Low-rank methods for discovering structure in data tensors in neuroscience


To join this seminar online: https://teams.microsoft.com/l/meetup-join/19%3ameeting_N2QyNzVlMDAtN2MyMi00MjFkLTk3NTgtZWI2MTcyNDVlOTEw%40thread.v2/0?context=%7b%22Tid%22%3a%22cc95de1b-97f5-4f93-b4ba-fe68b852cf91%22%2c%22Oid%22%3a%22e6ced614-5673-458c-832d-5d4ada66f593%22%7d

A fundamental question in neuroscience is to understand how information is represented in the activity of tens of thousands of neurons in the brain. Towards this end, low-rank matrix and tensor decompositions are commonly used to identify correlates of behavior in high-dimensional neural data. In this talk I will first present a novel tensor decomposition based on the slice rank which is able to disentangle mixed modes of covarying patterns in data tensors.
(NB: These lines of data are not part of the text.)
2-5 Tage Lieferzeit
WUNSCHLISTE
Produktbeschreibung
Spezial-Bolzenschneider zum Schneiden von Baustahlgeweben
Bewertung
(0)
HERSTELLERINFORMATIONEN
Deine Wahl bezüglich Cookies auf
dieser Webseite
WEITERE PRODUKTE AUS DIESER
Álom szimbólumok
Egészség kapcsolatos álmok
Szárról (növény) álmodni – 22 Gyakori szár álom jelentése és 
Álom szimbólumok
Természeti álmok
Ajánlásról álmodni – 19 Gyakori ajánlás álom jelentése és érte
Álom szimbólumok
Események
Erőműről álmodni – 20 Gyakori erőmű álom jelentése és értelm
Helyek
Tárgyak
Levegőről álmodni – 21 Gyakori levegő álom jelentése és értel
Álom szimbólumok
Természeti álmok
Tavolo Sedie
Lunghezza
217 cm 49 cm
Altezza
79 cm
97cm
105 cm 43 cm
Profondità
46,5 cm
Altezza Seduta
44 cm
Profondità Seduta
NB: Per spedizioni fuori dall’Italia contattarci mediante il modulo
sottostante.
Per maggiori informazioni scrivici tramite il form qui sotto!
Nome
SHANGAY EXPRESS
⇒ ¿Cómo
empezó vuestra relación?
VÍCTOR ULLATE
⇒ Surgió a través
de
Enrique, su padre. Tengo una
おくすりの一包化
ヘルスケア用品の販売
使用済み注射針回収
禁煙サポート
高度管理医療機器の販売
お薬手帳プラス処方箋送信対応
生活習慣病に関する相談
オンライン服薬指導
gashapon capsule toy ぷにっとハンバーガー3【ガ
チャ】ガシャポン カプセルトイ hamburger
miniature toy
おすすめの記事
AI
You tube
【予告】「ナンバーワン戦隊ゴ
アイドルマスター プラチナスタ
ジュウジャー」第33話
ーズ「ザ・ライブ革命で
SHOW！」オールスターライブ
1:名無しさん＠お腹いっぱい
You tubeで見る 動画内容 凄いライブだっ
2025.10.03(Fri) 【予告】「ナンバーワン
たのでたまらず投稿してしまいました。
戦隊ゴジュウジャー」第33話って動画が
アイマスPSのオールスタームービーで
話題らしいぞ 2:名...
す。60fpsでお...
Second, to compliment this statistical approach, I will present our recent dynamical systems modelling of neural activity over learning. Rather than factorizing data tensors themselves, we instead fit a dynamical system to the data, while constraining the tensor of parameters to be low rank. Together these projects highlight how applications in neural data can inspire new classes of low-rank models.